Start of Block
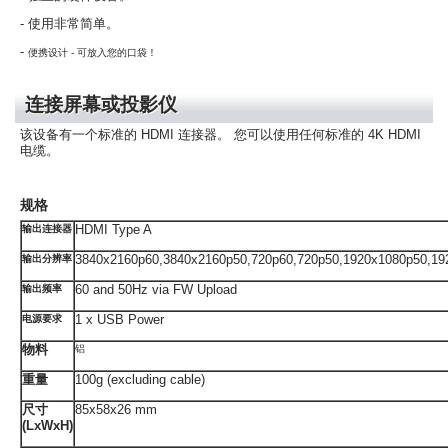
- 使用非常简单。
-
便携设计 - 可放入您的口袋！
连接屏幕或投影仪
该设备有一个标准的 HDMI 连接器。 您可以使用任何标准的 4K HDMI
电缆。
规格
HDMI Type A
输出连接器
3840x2160p60,3840x2160p50,720p60,720p50,1920x1080p50,19
输出分辨率
60 and 50Hz via FW Upload
输出频率
1 x USB Power
电源要求
物料
铝
重量
100g (excluding cable)
尺寸
85x58x26 mm
(LxWxH)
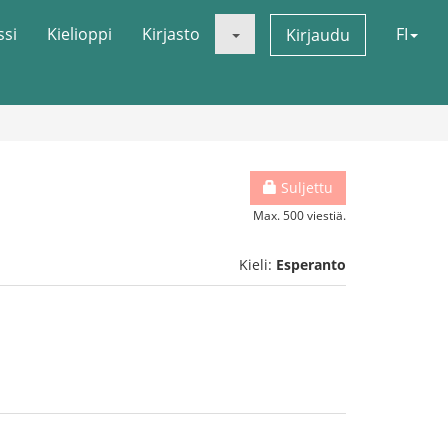
ssi
Kielioppi
Kirjasto
FI
Kirjaudu
Suljettu
Max. 500 viestiä.
Kieli:
Esperanto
End of Block
§ **HOW TO COMPLETE THIS TASK**: Please return the material above unchanged, with every picture removed.

§ **SOLUTION TO THIS PROBLEM**:
- 使用非常简单。
-
便携设计 - 可放入您的口袋！
连接屏幕或投影仪
该设备有一个标准的 HDMI 连接器。 您可以使用任何标准的 4K HDMI
电缆。
规格
HDMI Type A
输出连接器
3840x2160p60,3840x2160p50,720p60,720p50,1920x1080p50,19
输出分辨率
60 and 50Hz via FW Upload
输出频率
1 x USB Power
电源要求
物料
铝
重量
100g (excluding cable)
尺寸
85x58x26 mm
(LxWxH)
ssi
Kielioppi
Kirjasto
FI
Kirjaudu
Suljettu
Max. 500 viestiä.
Kieli:
Esperanto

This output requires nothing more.